Shegal is saying that we are fascinated with Sula’s style, her victimhood would get in the way. . Shakespeare forces all to use our imagination to understand the ‘backstory’ of King Lear and Hamlet.
Shegal digs deeper into a society that thrives on the trauma plot. “In a world infatuated with victimhood, has trauma emerged as a passport to status—our red badge of courage? The question itself might offend: perhaps it’s grotesque to argue about the symbolic value attributed to suffering when so little restitution or remedy is available.”
That sentence, that thought is so well formulated and written ,victimhood has become the red badge of courage which becomes ‘grotesque’ when there is no remedy available.
Shegal concludes brilliantly. “ The trauma plot flattens, distorts, reduces character to symptom, and, in turn, instructs and insists upon its moral authority. The solace of its simplicity comes at no little cost.
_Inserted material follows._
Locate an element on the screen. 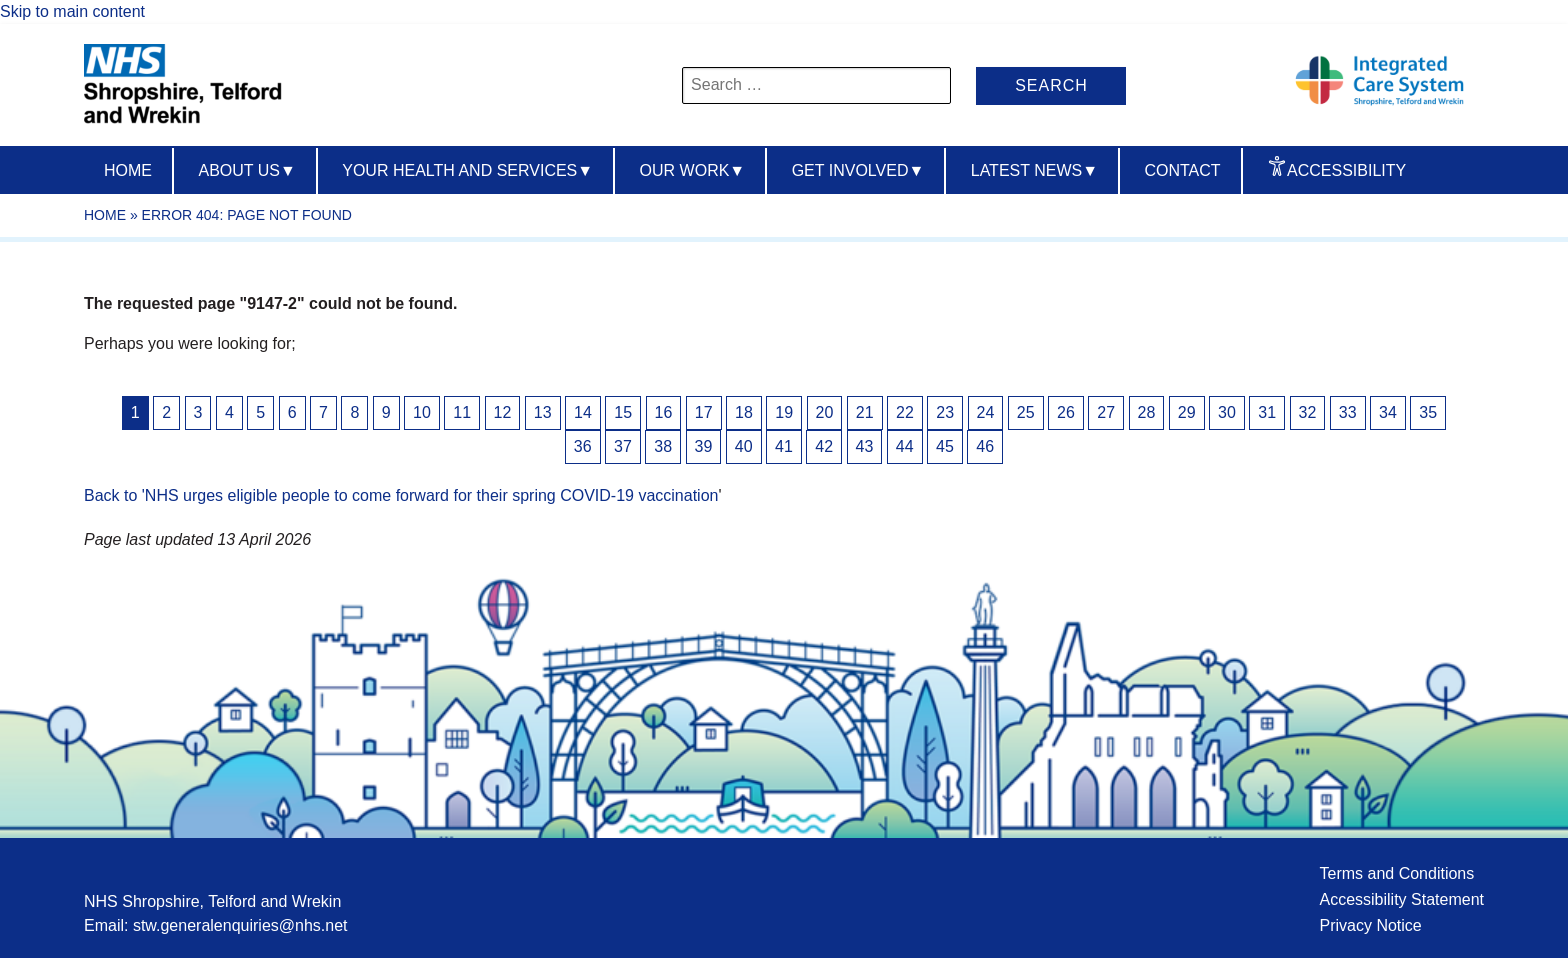 The image size is (1568, 958). 16 is located at coordinates (664, 412).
It disregards what we know and asks that we forget it, too—forget about the pleasures of not knowing, about the unscripted dimensions of suffering, about the odd angularities of personality, and, above all, about the allure and necessity of a well-placed sea urchin.” The entire article can be found at https://www.newyorker.com/magazine/2022/01/03/the-case-against-the-trauma-plot?utm_source=onsite-share&utm_medium=email&utm_campaign=onsite-share&utm_brand=the-new-yorker
I was fascinated by this article because it is applicable to my life and this blog. I recently updated the About Me section and in doing so obliterated much of my prior reminisces of the trauma in my life, which has been extensive. Not sure why I did it, but it did seem rather irrelevant at this point in time. It seemed Shegal was cheering me on – saying that I should be treating myself like Morrison treated Sela and let my style speak for me. Let my readers use their imagination and wonder what brought me to this juncture – an old lady living in a very foreign country, newly a Muslim with a blog and a retirement income to sustain me.
Still no Emeritus ID although the need for it ever increases. I hate being a vicim and hate victimhood, it infuriates me but this rage will only get in the way. Fortunately Allah guides me in subtle ways. I shall solve the problem .
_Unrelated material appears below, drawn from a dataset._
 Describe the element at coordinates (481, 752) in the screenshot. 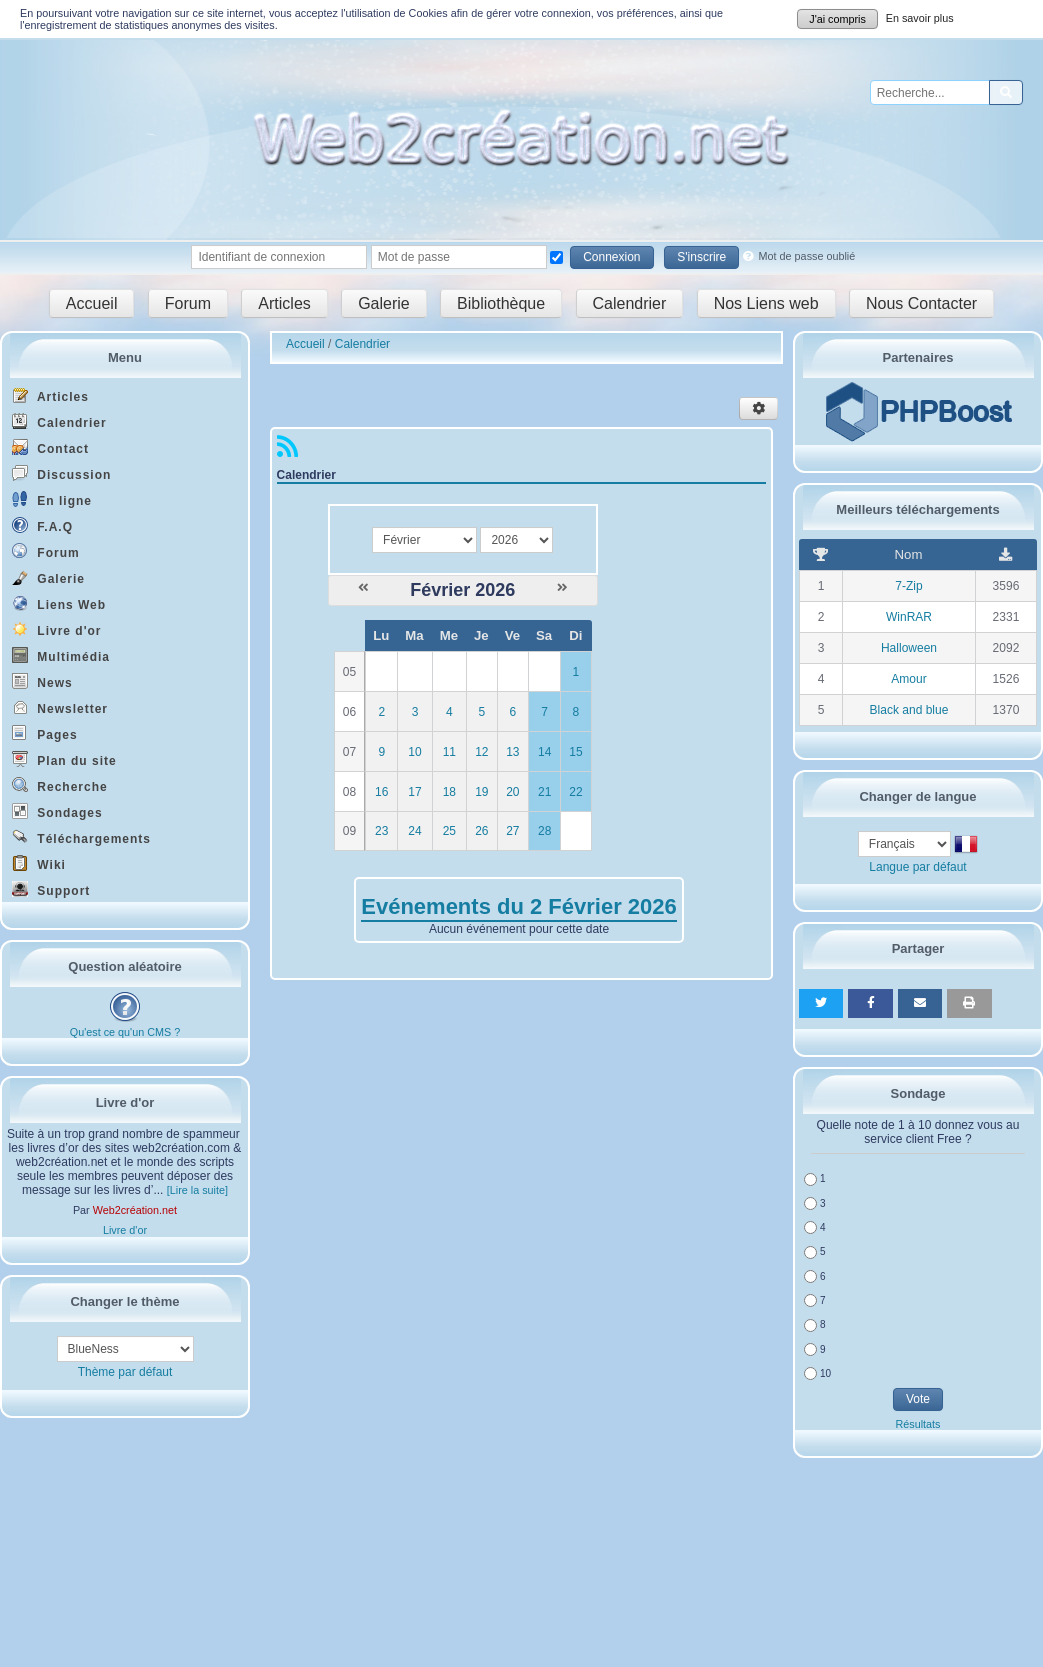 I see `12` at that location.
It was back to the Agency went I and it seems that a solution has been found and on Monday I shall be a bona fide resident of this land – not permanently of course as there is no permanence for most those in the UAE but I shall join the ranks of the temporary – for just a while. That is what the Islamic faith teaches – we are here just for a while on our passage to either Paradise or the other place. I need to get this off to Chris, my computer guru so that I can pray and perform deed that will get me Paradise bound.
The photograph is of the best Caesar Sadad in the world as far as I am concerned. It was consumed at Nuevo Restarant at the Premier Inn at the Abu Dhabi airport.